Dad’s old sets: A look back at the sports cards of 1971

Gas was 40 cents a gallon. Stamps were 8 cents. The average monthly rent was about $150. A new house? In the Midwest, you could still snare a decent one for less than $25,000. A pack of sports cards cost pennies unless you could nab a 25-cent cello pack or a rack pack (54 cards for 39 cents!).

 Of course, the average income was barely into five figures, too. The world was a different place in 1971 and those cards you pulled out of a wax pack were a little different, too. 

We thought it would be fun to journey back into cards as they were 50 years ago when wax packs were still, well, actually made of wax paper.

1971 Topps Baseball

It’s not possible to convey the feeling kids had when they opened their first pack of baseball cards sometime in February or March of 1971. The gum was the same. The cost hadn’t changed. But the cards looked like nothing we had ever seen before. Jet black borders, that was a first. The letters that spelled out the player’s name and position were all lower case. That was a first, too, but cool in a 1970s sorta way. There were some action photos, too, and they weren’t just posed action shots. These had been taken in actual games.

The bummer was that the career stats we used to look at on the back had been replaced by a scaled down version that made it impossible to see how many homers Hank Aaron had hit in 1965 or how many strikeouts Bob Gibson had recorded in 1968. There are now 40 Hall of Famers on the checklist.

It was a crazy ride with a crazy number of cards issued — 752, up 32 from the year before by the time the last series was issued later that fall.

1971 Topps Football

Topps didn’t bring black borders over to the football side in ’71, even though it probably worked better in a league that was still gritty, rough, tough, and in hindsight, more than a little reckless with safety. There was plenty of color, though. Red and blue borders surrounded the images but game action shots wouldn’t become prevalent until the following year.

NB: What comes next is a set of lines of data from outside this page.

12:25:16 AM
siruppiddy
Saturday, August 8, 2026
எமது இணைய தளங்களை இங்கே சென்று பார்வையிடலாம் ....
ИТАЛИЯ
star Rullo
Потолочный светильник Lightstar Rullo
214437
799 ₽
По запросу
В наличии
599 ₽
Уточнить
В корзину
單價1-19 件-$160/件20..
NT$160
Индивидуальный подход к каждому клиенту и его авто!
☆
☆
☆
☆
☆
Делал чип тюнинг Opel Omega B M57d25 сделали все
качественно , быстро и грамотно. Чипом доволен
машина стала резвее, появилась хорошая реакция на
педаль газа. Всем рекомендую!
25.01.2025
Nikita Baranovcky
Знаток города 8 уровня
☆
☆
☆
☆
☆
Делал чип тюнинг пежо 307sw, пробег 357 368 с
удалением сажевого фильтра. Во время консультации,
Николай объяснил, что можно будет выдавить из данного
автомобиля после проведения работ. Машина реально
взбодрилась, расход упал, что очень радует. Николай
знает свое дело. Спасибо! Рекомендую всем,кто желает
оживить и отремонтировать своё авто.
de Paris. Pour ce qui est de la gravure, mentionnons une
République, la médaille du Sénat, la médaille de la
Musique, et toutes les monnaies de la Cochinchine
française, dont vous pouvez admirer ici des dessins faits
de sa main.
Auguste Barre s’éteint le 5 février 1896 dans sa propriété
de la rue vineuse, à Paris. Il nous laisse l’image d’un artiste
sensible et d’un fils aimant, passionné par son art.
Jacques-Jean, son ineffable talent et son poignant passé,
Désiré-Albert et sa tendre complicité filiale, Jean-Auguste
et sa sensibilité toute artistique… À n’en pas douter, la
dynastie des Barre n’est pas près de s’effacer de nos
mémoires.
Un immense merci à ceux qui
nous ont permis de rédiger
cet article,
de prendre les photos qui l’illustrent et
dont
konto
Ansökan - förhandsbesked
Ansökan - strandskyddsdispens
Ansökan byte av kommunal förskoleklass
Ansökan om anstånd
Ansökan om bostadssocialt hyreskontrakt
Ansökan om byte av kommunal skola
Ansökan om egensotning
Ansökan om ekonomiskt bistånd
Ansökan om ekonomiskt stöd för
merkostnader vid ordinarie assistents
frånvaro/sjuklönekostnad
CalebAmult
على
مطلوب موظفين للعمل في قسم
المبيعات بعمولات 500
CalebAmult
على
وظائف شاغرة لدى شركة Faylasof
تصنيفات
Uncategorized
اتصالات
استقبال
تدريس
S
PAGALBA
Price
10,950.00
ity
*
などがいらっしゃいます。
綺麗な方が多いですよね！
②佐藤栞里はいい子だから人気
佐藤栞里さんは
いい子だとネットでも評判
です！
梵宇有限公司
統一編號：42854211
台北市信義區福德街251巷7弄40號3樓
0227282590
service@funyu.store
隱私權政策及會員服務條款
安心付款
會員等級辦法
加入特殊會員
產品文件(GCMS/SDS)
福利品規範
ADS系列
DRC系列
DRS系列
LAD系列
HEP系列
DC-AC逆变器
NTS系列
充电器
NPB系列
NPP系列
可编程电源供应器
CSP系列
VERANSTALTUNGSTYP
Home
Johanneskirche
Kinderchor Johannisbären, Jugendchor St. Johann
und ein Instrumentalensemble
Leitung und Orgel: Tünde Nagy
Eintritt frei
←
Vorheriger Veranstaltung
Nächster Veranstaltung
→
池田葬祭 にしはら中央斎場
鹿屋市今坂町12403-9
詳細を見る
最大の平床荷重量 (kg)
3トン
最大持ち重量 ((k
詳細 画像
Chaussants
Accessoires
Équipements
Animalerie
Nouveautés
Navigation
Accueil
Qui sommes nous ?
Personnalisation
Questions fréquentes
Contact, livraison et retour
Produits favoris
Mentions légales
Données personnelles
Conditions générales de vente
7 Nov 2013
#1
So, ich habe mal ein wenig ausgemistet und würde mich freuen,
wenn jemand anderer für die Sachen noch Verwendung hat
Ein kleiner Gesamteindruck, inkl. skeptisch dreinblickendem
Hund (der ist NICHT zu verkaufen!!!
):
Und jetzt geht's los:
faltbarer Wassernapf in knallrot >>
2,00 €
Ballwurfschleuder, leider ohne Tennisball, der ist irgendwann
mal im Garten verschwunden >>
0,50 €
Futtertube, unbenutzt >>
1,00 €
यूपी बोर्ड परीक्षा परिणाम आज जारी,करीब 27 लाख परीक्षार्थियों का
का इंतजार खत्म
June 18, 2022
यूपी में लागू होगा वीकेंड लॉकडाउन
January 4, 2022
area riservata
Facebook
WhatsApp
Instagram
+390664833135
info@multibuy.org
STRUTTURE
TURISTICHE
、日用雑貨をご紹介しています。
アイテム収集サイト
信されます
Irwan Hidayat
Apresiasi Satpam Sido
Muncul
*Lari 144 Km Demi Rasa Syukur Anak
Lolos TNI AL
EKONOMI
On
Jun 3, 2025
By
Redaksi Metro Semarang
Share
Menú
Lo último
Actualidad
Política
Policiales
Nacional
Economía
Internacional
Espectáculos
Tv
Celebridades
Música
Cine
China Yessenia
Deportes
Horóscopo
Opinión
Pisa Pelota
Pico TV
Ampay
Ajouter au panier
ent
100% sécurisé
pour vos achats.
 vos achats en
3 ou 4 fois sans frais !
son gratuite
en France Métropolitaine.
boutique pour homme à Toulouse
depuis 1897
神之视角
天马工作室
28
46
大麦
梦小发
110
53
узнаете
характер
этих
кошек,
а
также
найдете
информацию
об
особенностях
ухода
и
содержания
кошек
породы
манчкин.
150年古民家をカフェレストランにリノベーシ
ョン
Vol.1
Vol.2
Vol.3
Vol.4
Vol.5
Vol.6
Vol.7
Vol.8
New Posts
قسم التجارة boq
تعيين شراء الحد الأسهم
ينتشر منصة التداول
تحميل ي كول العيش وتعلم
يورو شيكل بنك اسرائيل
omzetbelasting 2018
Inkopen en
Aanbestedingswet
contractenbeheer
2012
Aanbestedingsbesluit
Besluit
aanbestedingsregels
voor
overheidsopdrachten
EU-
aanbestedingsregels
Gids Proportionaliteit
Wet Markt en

The Steelers weren’t quite ready to be great yet, but we know now that the ’71 set gave us rookie cards of two all-time greats: Terry Bradshaw and Joe Greene. Hello to one dynasty, goodbye to another as Bart Starr made his final appearance on a Topps card as an active player. Johnny Unitas appeared as card #1 as he regularly did in the 1960s.

1971-72 Topps Basketball

After two years of giant, rectangular cards, Topps made basketball the same size as everything else. Their set grew to 233 cards — more than double the size of their ’69 set that had re-launched the company in the NBA world. The checklist swelled because of the addition of the ABA players who finally got to appear on cards. Some of the league’s all-time greats have their rookie cards in the set.  

And jet black was back! Not on the borders of the regular cards but on the unique three-player stickers that served as the insert. It’s a great set in its own right with different photos and a great checklist of stars.

1971-72 Topps/OPC Hockey

Depending on which side of the border you lived, your hockey cards were somewhat the same but also different.

The look was the same, but as usual, O-Pee-Chee’s hockey set featured French and English text on the back with green and yellow coloring rather than Topps’ gray. The front design incorporated the player’s image inside an oval design that offered a very 70s look.

The rookie card checklist was a bit lean in ’71, but you’ll find the first appearance of Ken Dryden, who was shown in a rare action pose.

The Topps set was just 132 cards, half the size of its brother to the north.  Guy Lafleur and Marcel Dionne were in the OPC set but not the smaller Topps issue.

1 thought on “Dad’s old sets: A look back at the sports cards of 1971

  1. I just purchased that exact Reggie Jackson the other day from a lady dumping a collection. Later I snagged the same Terry Bradshaw that’s in the article as well.

    I was born in 71 so I look for them all the time!